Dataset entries

• • •

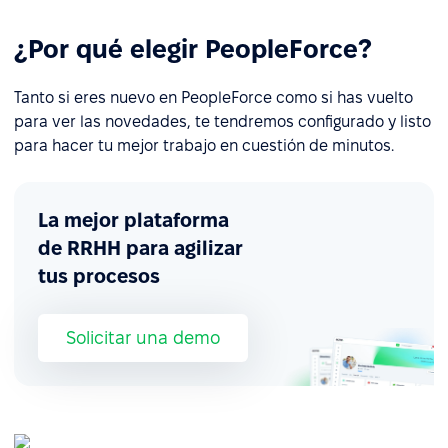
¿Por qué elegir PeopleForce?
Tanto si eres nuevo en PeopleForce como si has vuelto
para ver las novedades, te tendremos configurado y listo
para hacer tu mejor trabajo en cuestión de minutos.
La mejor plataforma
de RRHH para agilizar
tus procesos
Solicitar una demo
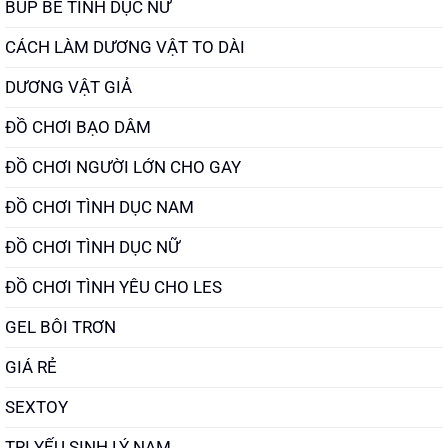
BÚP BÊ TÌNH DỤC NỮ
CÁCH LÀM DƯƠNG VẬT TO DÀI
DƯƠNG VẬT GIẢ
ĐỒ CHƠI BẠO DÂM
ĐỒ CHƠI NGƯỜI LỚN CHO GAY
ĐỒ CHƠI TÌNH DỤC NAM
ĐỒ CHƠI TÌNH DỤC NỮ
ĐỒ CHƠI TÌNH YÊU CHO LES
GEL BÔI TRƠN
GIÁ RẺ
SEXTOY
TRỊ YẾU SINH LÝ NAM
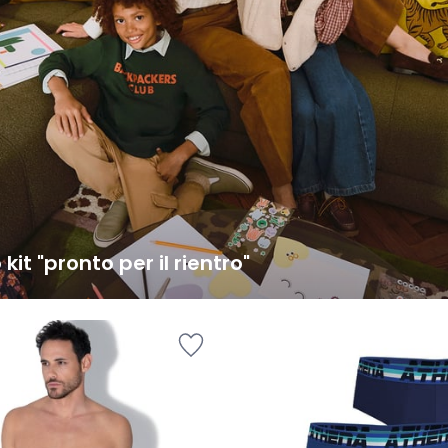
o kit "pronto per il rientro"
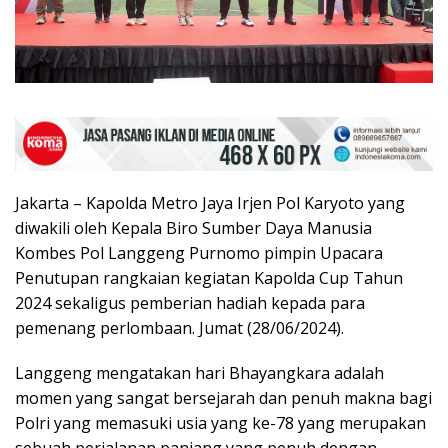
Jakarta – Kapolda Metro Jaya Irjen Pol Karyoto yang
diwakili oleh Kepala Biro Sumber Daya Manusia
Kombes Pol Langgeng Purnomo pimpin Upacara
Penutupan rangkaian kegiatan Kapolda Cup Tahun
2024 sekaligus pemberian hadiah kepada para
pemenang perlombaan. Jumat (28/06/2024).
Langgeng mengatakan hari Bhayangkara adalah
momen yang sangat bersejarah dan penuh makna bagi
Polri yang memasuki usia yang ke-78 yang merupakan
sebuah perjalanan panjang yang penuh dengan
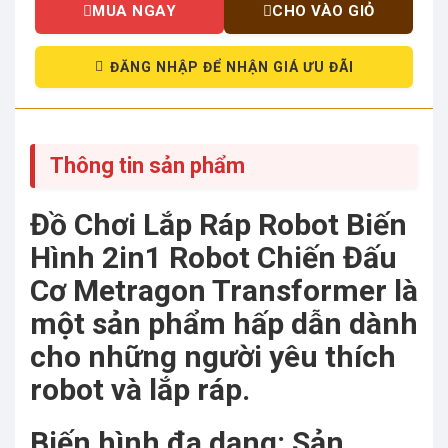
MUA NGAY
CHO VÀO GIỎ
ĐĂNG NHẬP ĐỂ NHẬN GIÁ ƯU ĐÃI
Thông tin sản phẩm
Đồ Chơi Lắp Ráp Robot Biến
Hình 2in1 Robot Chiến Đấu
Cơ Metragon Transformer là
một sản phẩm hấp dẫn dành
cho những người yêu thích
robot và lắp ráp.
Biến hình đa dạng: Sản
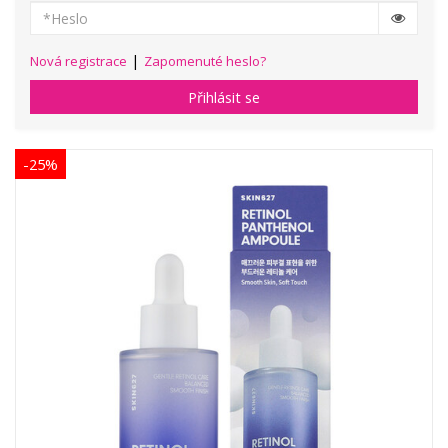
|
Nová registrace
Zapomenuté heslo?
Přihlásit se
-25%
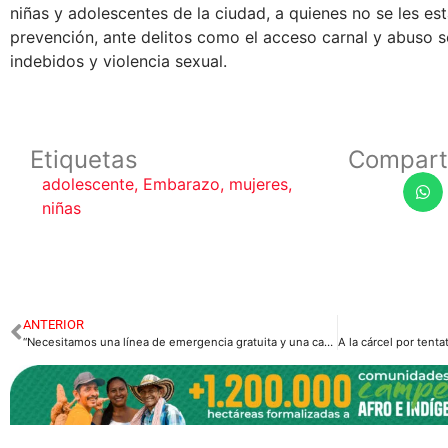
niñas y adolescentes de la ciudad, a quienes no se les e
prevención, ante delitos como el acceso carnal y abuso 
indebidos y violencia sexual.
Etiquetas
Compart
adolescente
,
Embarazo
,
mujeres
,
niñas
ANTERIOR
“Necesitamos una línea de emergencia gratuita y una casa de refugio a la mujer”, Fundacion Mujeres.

• • •

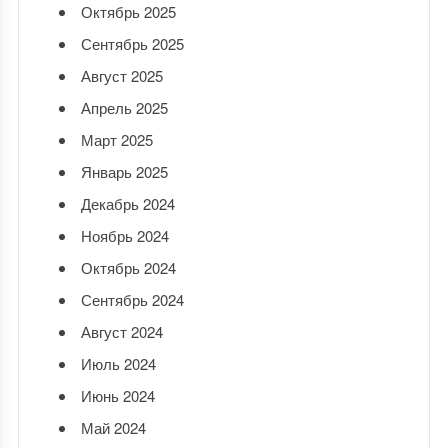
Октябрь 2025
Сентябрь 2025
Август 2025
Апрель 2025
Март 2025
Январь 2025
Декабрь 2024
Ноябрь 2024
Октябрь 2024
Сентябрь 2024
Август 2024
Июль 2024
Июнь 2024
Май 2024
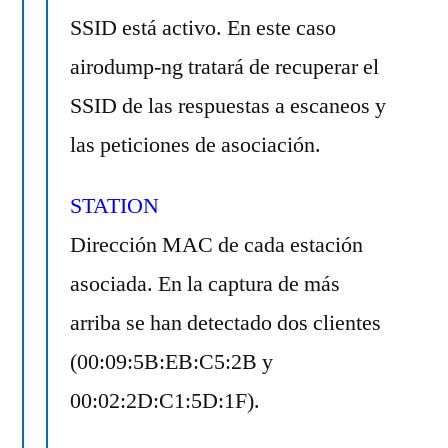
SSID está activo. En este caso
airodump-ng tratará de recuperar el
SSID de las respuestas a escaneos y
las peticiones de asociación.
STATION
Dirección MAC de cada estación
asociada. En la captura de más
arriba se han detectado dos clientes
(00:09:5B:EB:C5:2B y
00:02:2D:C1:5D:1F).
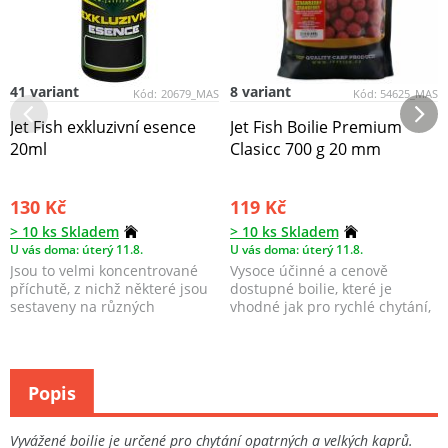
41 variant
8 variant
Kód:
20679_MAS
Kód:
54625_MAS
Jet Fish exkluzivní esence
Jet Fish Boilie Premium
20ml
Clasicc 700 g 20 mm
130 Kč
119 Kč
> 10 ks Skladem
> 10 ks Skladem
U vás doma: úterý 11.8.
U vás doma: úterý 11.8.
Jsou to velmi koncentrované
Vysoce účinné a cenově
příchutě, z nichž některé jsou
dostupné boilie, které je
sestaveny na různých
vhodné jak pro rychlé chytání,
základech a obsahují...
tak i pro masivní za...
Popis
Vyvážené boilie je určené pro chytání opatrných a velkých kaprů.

• • •

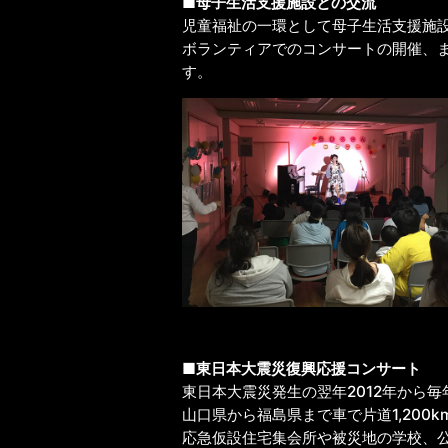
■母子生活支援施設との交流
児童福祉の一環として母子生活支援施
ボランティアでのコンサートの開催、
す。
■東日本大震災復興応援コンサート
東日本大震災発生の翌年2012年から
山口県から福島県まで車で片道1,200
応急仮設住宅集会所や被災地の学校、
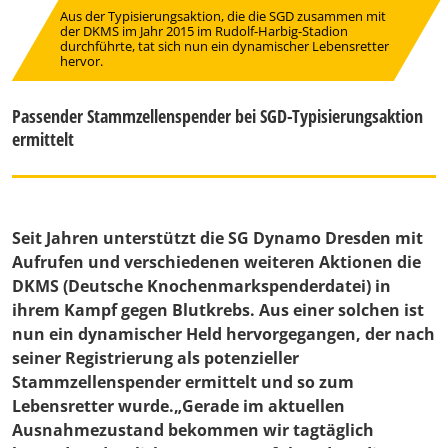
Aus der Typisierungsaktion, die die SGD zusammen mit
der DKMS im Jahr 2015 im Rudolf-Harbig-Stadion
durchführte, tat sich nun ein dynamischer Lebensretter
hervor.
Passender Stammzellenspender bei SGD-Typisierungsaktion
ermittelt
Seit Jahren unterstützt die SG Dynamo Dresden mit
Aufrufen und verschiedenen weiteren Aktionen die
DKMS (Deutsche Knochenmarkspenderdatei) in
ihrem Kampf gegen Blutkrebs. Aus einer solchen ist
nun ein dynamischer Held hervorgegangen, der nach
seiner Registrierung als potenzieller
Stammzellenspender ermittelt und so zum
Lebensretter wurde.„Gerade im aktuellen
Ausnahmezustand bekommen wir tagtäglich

• • •

__Exercise instructions__
Reproduce the data above exactly, but only the lines from the one showing "応急仮設住宅集会所や被災地の学校、" through the one showing "nun ein dynamischer Held", with both ends kept and the pictures left out.

__Written response__
応急仮設住宅集会所や被災地の学校、
Aus der Typisierungsaktion, die die SGD zusammen mit
der DKMS im Jahr 2015 im Rudolf-Harbig-Stadion
durchführte, tat sich nun ein dynamischer Lebensretter
hervor.
Passender Stammzellenspender bei SGD-Typisierungsaktion
ermittelt
Seit Jahren unterstützt die SG Dynamo Dresden mit
Aufrufen und verschiedenen weiteren Aktionen die
DKMS (Deutsche Knochenmarkspenderdatei) in
ihrem Kampf gegen Blutkrebs. Aus einer solchen ist
nun ein dynamischer Held hervorgegangen, der nach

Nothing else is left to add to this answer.